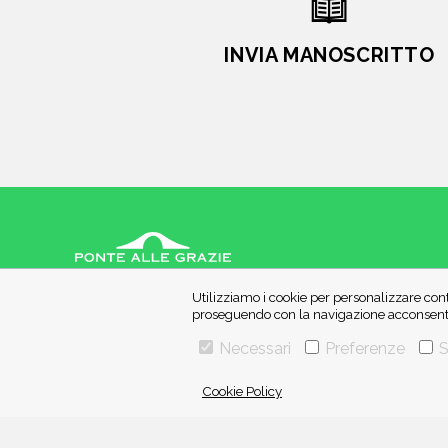
INVIA MANOSCRITTO
Utilizziamo i cookie per personalizzare cont
VIA GHERARDINI 10 - 20145 MILANO
proseguendo con la navigazione acconsenti 
E-MAIL:
INFO@PONTEALLEGRAZIE.IT
TELEFONO
0234597626
- FAX
0234597206
Necessari
Preferenze
S
ADRIANO SALANI EDITORE S.R.L.
P. IVA
12630510159
Cookie Policy
Una casa editrice del
Gruppo editoriale Mauri Spagnol
Il sito ponteallegrazie.it partecipa ai programmi di affiliazione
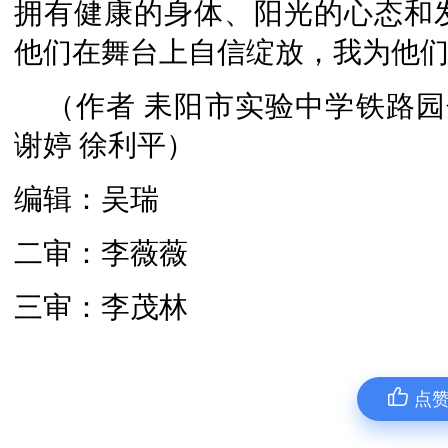
拥有健康的身体、阳光的心态和
他们在舞台上自信绽放，我为他们
（作者 耒阳市实验中学铁路园
谢婷 徐利平）
编辑：吴瑞
二审：李薇薇
三审：李茂林
点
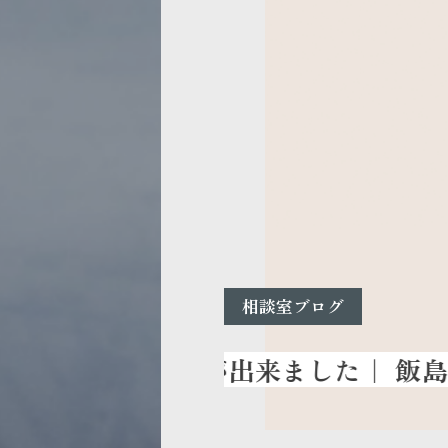
相談室ブログ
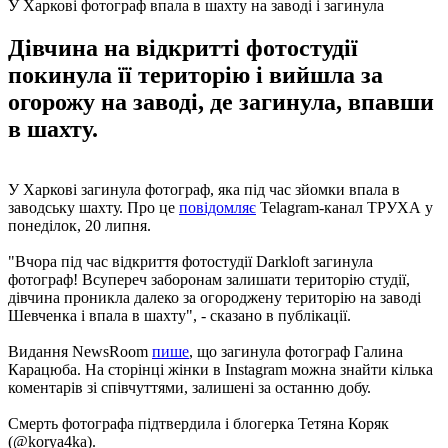
У Харкові фотограф впала в шахту на заводі і загинула
Дівчина на відкритті фотостудії
покинула її територію і вийшла за
огорожу на заводі, де загинула, впавши
в шахту.
У Харкові загинула фотограф, яка під час зйомки впала в
заводську шахту. Про це
повідомляє
Telagram-канал ТРУХА у
понеділок, 20 липня.
"Вчора під час відкриття фотостудії Darkloft загинула
фотограф! Всупереч заборонам залишати територію студії,
дівчина проникла далеко за огороджену територію на заводі
Шевченка і впала в шахту", - сказано в публікації.
Видання NewsRoom
пише
, що загинула фотограф Галина
Карацюба. На сторінці жінки в Instagram можна знайти кілька
коментарів зі співчуттями, залишені за останню добу.
Смерть фотографа підтвердила і блогерка Тетяна Коряк
(@korya4ka).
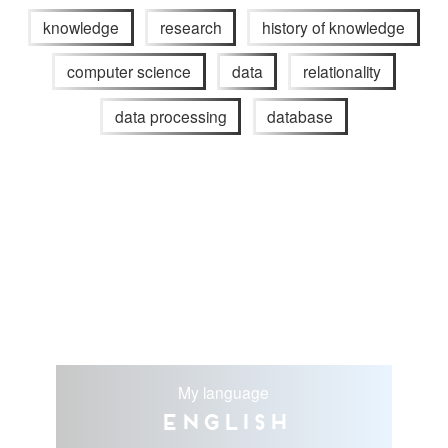
knowledge
research
history of knowledge
computer science
data
relationality
data processing
database
My language
English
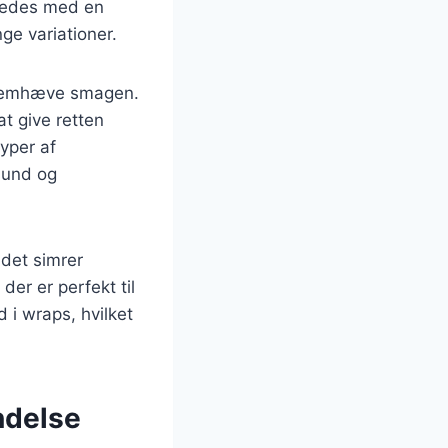
eredes med en
ge variationer.
t fremhæve smagen.
t give retten
yper af
 sund og
 det simrer
er er perfekt til
 i wraps, hvilket
ndelse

***

*Task statement*
In the answer, include exactly the lines from the one containing "relationality" through the end of the records above and no pictures at all.

*Solved exercise*
relationality
data processing
database
My language
English
eredes med en
ge variationer.
t fremhæve smagen.
t give retten
yper af
 sund og
 det simrer
er er perfekt til
 i wraps, hvilket
ndelse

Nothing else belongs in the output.